L’enjeu normatif est considérable et rejoint les débats, déjà anciens, sur la convergence des modèles de gouvernance d’entreprise

Les initiatives ayant émergé depuis une quarantaine d’années au niveau international pour évaluer les engagements RSE des organisations au service de leurs parties prenantes ont mis en lumière l’apport innovant et essentiel des agences de notation extra-financière dans un champ qui reste livré à des rapports de force exigeant un effort urgent de réglementation.

Depuis plusieurs années déjà, l’ESMA (Autorité européenne des marchés financiers – AEMF) alertait la Commission européenne sur l’absence de réglementation et de supervision d’un marché ESG aux volumes considérables. L’hétérogénéité des pratiques et le laisser-faire encourageaient l’opacité et l’opportunisme des pratiques donnant lieu à des controverses vis-à-vis desquelles l’investisseur pouvait s’estimer lésé.

L’UE a donc travaillé pour formaliser sur le plan réglementaire et normatif son Green Deal visant à adapter les politiques de l’UE en matière de climat, d’énergie, de transport et de fiscalité en vue de réduire les émissions nettes de gaz à effet de serre d’au moins 55 % d’ici à 2030 par rapport aux niveaux de 1990. Ce programme ambitieux suppose de renforcer la divulgation d’informations ESG par les entreprises tout en s’accordant sur un programme commun. Si des règles ont vu le jour avec, successivement, la NFRD, la SFRD, et plus récemment la CSRD, le pilotage communautaire reste tributaire de mécanismes complémentaires de coordination et de contrôle. Encore faut-il des autorités centrales pour endosser un rôle d’arbitre. L’accord de février 2024 va dans ce sens en attribuant à l’ESMA la supervision de la notation des activités ESG en complément de ses activités traditionnelles d’encadrement des agences de notation de crédit. Les agences de notation ESG devront désormais rendre des comptes à l’ESMA et, pour les agences extracommunautaires, à un régulateur financier national agréé par l’ESMA.

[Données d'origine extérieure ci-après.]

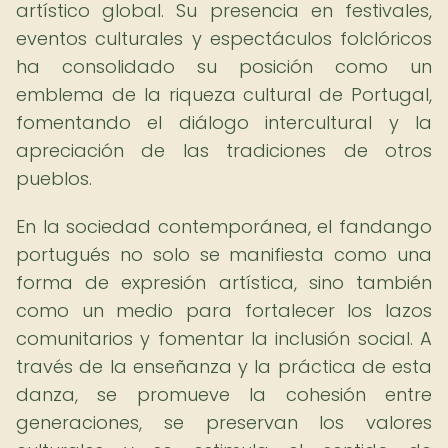
artístico global. Su presencia en festivales,
eventos culturales y espectáculos folclóricos
ha consolidado su posición como un
emblema de la riqueza cultural de Portugal,
fomentando el diálogo intercultural y la
apreciación de las tradiciones de otros
pueblos.
En la sociedad contemporánea, el fandango
portugués no solo se manifiesta como una
forma de expresión artística, sino también
como un medio para fortalecer los lazos
comunitarios y fomentar la inclusión social. A
través de la enseñanza y la práctica de esta
danza, se promueve la cohesión entre
generaciones, se preservan los valores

Les agences devront désormais désagréger leurs notes pour proposer trois évaluations

L’accord dépasse l’organisation des marchés pour poser une première pierre allant vers l’exigence d’une méthodologie unifiée : les agences devront désormais désagréger leurs notes pour proposer trois évaluations propres aux dimensions environnementales, sociales et de gouvernance en expliquant la pondération relative à chacun de ces piliers. Il prolonge en cela le projet ESAP de centralisation des informations sur les activités et produits des entreprises avec un format unique européen. Le projet est lancé. Ses détracteurs pourront toujours lui reprocher de ne pas suffisamment rentrer dans la boîte noire de la notation en laissant subsister des incohérences méthodologiques d’une agence à l’autre. À l’orée de son entrée en vigueur prévue en 2025, il offre une réelle opportunité pour limiter les conflits d’intérêts entre agences et clients.

Dans la partie qui se joue, l’enjeu est colossal puisqu’il s’agit, ni plus ni moins, de définir les normes d’un capitalisme durable où l’Europe, s’il n’est pas trop tard, doit marquer sa singularité.